Nach Arbeitsunfall Ärzte nähen abgetrennte Hand wieder an

Um das Handgelenk zieht sich eine breite, blutverkrustete Narbe; im Handrücken stecken zwei Drähte: Vor knapp drei Wochen verlor Thomas Wedemeyer bei einem Arbeitsunfall seine rechte Hand. Im Bremer Klinikum-Mitte nähten Ärzte sie in einer Marathon-Operation wieder an.

Der 22. Oktober verlief eigentlich wieder jeder andere Arbeitstag in der Molkerei. Kurz vor Feierabend wollte Thomas Wedemeyer noch die Luftschleuse für das Milchpulver reinigen. "Das habe ich ungefähr tausendmal schon gemacht." Doch diesmal schloss sich dabei plötzlich die Schleuse und klemmte Wedemeyers Hand ein: "Ich stand auf der Leiter und konnte zusehen, wie die Hand immer kleiner wurde." Der 37-Jährige schrie wie verrückt vor Schmerzen, bis ihn ein Kollege schließlich befreite. Und dann ging alles ganz schnell: Innerhalb weniger Minuten war der Rettungswagen da, kurze Zeit später der Hubschrauber.
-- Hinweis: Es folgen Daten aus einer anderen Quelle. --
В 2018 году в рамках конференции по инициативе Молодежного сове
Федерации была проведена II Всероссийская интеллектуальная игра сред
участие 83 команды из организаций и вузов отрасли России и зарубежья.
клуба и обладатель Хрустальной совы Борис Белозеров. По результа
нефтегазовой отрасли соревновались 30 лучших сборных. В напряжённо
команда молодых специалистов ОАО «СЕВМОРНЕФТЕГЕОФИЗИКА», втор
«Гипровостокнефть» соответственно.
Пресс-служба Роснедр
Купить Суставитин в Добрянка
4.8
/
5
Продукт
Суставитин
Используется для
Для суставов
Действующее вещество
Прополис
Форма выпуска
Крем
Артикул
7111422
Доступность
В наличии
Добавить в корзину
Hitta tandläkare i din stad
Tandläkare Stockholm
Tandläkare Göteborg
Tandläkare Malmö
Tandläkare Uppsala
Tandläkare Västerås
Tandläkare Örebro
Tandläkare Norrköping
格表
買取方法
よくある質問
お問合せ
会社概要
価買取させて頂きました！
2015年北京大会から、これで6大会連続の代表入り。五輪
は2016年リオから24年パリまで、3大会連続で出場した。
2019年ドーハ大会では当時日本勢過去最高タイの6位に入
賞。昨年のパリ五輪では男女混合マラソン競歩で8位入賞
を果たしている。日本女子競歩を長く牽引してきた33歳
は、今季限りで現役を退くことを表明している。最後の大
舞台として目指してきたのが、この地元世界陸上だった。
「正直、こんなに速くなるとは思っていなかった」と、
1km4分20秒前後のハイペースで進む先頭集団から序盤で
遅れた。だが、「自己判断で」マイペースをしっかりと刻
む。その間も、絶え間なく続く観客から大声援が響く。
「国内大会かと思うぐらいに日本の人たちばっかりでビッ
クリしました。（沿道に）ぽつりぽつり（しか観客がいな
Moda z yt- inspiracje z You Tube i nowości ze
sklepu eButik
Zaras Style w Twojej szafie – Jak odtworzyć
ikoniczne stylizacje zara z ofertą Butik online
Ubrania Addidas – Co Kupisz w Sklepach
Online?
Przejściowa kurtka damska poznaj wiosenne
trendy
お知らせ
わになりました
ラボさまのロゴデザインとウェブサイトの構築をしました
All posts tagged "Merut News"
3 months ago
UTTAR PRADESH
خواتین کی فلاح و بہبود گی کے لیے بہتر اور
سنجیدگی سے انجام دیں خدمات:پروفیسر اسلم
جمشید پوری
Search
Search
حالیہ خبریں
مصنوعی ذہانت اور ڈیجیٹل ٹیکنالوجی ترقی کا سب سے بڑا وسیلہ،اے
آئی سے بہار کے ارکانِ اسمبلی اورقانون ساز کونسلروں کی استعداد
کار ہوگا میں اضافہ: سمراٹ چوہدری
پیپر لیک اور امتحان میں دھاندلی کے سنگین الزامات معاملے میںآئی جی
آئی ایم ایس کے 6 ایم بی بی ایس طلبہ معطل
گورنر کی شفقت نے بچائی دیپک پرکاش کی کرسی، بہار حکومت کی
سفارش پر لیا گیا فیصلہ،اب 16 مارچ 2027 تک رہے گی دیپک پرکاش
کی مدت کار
Er flog den Schwerverletzten ins Bremer Klinikum-Mitte, wo er operiert wurde. Heute kann Wedemeyer schon wieder leicht mit den Fingern wackeln. "Er wird sicherlich nicht mehr das Gefühl wie vorher haben, aber er wird eine funktionierende Hand haben, die beruflich und privat voll einsetzbar ist", sagte Can Cedidi. Seit zwei Jahren leitet er die Klinik für Plastische, Rekonstruktive und Ästhetische Chirurgie. Fünf Hände haben er und seine Kollegen seitdem retransplantiert. In Deutschland seien es jährlich fünf bis zehn, schätzt Cedidi.

14 Stunden Schwerstarbeit

Die Ärzte gehen davon aus, dass Wedemeyer in etwa sechs Wochen wieder Dinge mit der Hand greifen und sogar schreiben kann. Seine Fingerspitzen kann er noch nicht spüren - was aber völlig normal sei, beruhigen die Chirurgen.

Nach der Operation war Wedemeyer einfach nur glücklich, dass die Hand überhaupt noch dran war. "Ich habe fest damit gerechnet, dass die Hand weg ist, wenn ich wieder aufwache."
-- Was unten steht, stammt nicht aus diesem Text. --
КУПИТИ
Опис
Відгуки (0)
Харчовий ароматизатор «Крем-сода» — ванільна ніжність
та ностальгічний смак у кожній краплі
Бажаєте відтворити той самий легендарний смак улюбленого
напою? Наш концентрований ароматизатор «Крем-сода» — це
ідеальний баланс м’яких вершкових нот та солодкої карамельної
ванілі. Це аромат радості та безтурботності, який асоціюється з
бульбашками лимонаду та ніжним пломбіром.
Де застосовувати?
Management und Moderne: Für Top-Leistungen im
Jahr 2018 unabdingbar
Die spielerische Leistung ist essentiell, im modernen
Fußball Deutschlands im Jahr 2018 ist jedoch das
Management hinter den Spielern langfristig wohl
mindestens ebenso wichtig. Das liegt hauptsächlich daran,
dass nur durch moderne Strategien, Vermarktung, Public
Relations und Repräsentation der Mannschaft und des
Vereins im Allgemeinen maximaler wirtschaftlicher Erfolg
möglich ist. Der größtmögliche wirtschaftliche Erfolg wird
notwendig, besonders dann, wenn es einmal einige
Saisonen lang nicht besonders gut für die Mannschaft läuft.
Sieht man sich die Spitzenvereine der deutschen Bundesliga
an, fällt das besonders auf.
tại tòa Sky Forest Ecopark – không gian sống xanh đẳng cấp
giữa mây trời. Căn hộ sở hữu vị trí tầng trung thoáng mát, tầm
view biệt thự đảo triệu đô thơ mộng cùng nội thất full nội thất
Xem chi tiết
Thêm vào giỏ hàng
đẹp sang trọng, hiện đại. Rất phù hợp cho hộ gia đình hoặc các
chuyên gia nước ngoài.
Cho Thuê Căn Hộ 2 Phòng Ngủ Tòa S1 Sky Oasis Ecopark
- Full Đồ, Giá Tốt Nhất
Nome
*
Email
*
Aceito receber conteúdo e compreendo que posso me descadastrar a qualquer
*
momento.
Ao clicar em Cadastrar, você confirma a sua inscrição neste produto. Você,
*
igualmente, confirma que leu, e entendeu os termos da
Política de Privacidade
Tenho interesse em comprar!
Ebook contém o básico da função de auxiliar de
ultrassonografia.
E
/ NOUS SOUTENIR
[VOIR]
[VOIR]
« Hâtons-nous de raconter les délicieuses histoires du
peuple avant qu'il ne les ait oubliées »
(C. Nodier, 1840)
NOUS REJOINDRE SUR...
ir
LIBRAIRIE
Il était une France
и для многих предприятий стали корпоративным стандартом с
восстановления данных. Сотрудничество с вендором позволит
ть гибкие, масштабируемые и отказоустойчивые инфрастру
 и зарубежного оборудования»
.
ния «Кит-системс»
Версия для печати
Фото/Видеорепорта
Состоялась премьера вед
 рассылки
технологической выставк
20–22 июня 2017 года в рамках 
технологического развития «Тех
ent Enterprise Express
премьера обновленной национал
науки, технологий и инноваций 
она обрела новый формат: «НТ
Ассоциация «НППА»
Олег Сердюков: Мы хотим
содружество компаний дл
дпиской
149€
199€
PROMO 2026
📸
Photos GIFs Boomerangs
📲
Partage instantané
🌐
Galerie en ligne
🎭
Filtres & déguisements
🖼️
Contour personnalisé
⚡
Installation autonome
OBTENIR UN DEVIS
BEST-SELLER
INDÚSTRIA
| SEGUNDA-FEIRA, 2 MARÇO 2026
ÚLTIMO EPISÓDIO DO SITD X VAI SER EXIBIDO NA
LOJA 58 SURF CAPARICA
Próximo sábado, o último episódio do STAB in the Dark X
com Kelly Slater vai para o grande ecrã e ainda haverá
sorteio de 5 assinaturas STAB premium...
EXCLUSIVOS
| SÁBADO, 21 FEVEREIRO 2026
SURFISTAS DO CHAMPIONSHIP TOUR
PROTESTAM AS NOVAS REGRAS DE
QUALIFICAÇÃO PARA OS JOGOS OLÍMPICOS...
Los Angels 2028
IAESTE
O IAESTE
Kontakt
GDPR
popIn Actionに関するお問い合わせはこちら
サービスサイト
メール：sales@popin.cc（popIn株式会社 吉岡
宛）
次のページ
"Man hat ein Zeitfenster von wenigen Stunden, um Amputationen wieder anzunähen", erklärt Cedidi. "Sonst ist der Schaden nicht mehr umkehrbar." Für die Chirurgen bedeute die Operation 14 Stunden Schwerstarbeit: Zuerst stabilisierten sie den Unterarmknochen des Patienten, dann nähten sie nach und nach zwei Arterien, 25 Sehnen, drei große Nerven und drei Venen im Gelenk zusammen. "Man ist so auf Adrenalin, man merkt die Zeit nicht", beschreibt Oberärztin Siri Hollenberg die Anspannung im OP. "Ich habe einmal für zehn Minuten eine Pause gemacht, um was zu trinken, mehr nicht."
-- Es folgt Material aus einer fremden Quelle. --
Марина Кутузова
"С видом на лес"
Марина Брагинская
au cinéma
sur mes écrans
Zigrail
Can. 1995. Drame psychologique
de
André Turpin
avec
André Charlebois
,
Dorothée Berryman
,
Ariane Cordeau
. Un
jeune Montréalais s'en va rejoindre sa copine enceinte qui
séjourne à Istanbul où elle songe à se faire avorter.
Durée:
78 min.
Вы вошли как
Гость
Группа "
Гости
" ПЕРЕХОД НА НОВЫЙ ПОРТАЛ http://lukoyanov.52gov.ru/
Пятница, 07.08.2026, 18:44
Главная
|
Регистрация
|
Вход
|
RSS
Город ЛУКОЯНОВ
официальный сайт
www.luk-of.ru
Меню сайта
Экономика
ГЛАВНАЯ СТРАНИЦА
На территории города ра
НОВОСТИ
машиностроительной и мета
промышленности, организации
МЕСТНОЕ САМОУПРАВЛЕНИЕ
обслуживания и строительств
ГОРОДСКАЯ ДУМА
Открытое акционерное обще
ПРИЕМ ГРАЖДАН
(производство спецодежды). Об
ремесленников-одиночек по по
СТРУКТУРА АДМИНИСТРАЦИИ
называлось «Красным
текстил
Für den Patienten fängt dagegen die Arbeit jetzt erst an. In den nächsten Monaten wird Wedemeyer täglich zur Krankengymnastik müssen. "Das ist harte Arbeit", meint Ute Sieler. "Es ist gar nicht so einfach, die Finger wieder richtig in Bewegung zu bekommen." Die 48-Jährige spricht aus Erfahrung: Vor einem Jahr durchtrennte eine Säge ihr linkes Handgelenk. Wedemeyer bleibt jedoch zuversichtlich: "Ich möchte so schnell wie möglich ins Leben zurückkehren, wieder arbeiten und richtig Gas geben."